### DATASET EXCERPTS

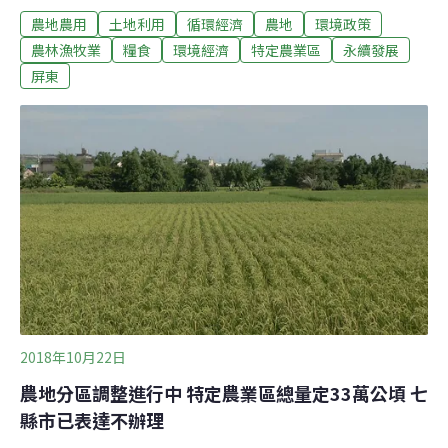
農地農用
土地利用
循環經濟
農地
環境政策
他縣市的參考指標，審查委員特別謹慎以待。屏東提出3
萬筆、共7,938公頃的農地的分區調整，調整後，農業區總
農林漁牧業
糧食
環境經濟
特定農業區
永續發展
量大致不變。其中，3,134公頃台糖土地將轉為特定農業
屏東
區，但555公頃的特定專用區調整則涉及國防用地。專案
小組希望屏東縣針對國防用地與農地碎裂化等重新評估後
再繼續審查。近8,000公頃土地調整 第一例屏東備受矚目
內政部依《區域計畫法》要求各縣市進行農地分區調整，
讓代表優良農地、但實際農作條件變差的「特定農業區」
改為「一般農業區」，現況農作條件變好的「一般農業
區」則改成「特定農業區」，未來也將適度銜接國土計
畫。
2018年10月22日
農地分區調整進行中 特定農業區總量定33萬公頃 七
縣市已表達不辦理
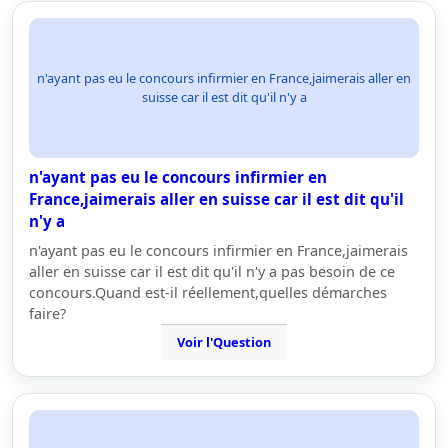
n'ayant pas eu le concours infirmier en France,jaimerais aller en
suisse car il est dit qu'il n'y a
n'ayant pas eu le concours infirmier en
France,jaimerais aller en suisse car il est dit qu'il
n'y a
n'ayant pas eu le concours infirmier en France,jaimerais
aller en suisse car il est dit qu'il n'y a pas besoin de ce
concours.Quand est-il réellement,quelles démarches
faire?
Voir l'Question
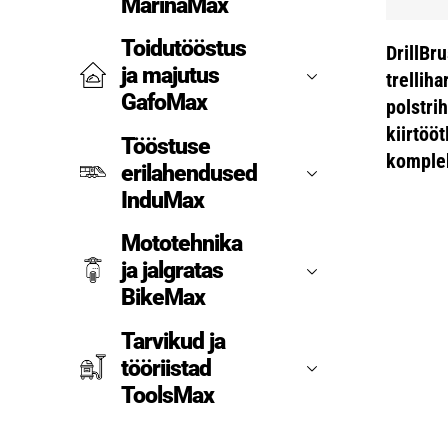
MarinaMax
Toidutööstus
DrillB
ja majutus
trelliha
GafoMax
polstrih
kiirtööt
Tööstuse
komple
erilahendused
InduMax
Mototehnika
ja jalgratas
BikeMax
Tarvikud ja
tööriistad
ToolsMax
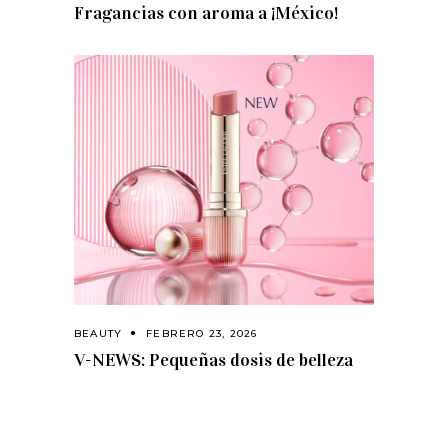
Fragancias con aroma a ¡México!
BEAUTY
FEBRERO 23, 2026
V-NEWS: Pequeñas dosis de belleza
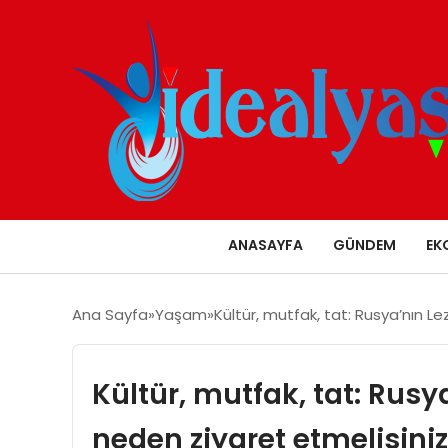
ANASAYFA
GÜNDEM
EK
Ana Sayfa
Yaşam
Kültür, mutfak, tat: Rusya’nın Le
Kültür, mutfak, tat: Rusya
neden ziyaret etmelisini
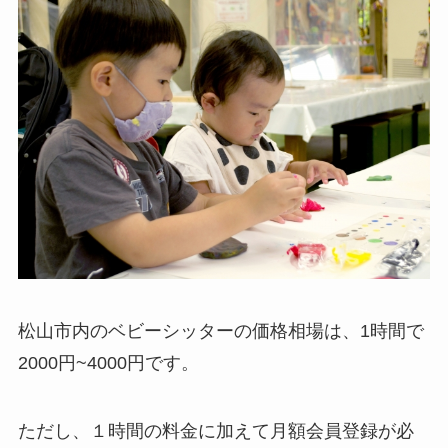
松山市内のベビーシッターの価格相場は、1時間で
2000円~4000円です。
ただし、１時間の料金に加えて月額会員登録が必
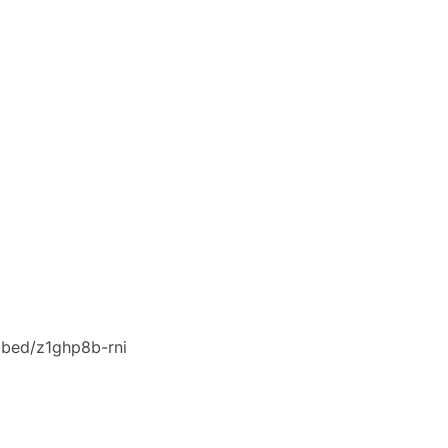
bed/z1ghp8b-rni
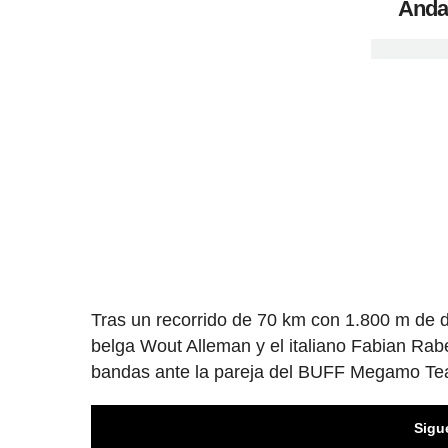
Anda
Tras un recorrido de 70 km con 1.800 m de desn
belga Wout Alleman y el italiano Fabian Rabens
bandas ante la pareja del BUFF Megamo Team
Sigu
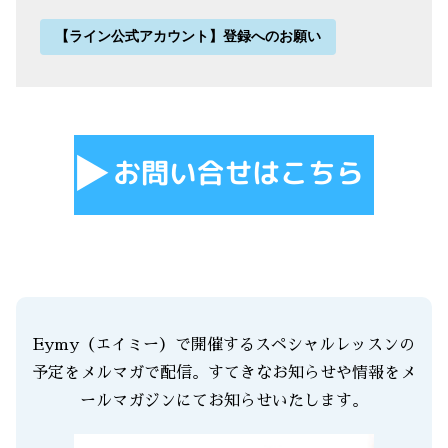
【ライン公式アカウント】登録へのお願い
Eymy（エイミー）で開催するスペシャルレッスンの
予定をメルマガで配信。すてきなお知らせや情報をメ
ールマガジンにてお知らせいたします。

######

EXERCISE BRIEF
Repeat exactly the lines from the one holding "2000円~4000円です。" through the last line of the entries, both included; the pictures do not belong in the copy.

EXERCISE RESULT
2000円~4000円です。
ただし、１時間の料金に加えて月額会員登録が必
bed/z1ghp8b-rni
Anda
Tras un recorrido de 70 km con 1.800 m de desn
belga Wout Alleman y el italiano Fabian Rabens
bandas ante la pareja del BUFF Megamo Team
Sigu
【ライン公式アカウント】登録へのお願い
Eymy（エイミー）で開催するスペシャルレッスンの
予定をメルマガで配信。すてきなお知らせや情報をメ
ールマガジンにてお知らせいたします。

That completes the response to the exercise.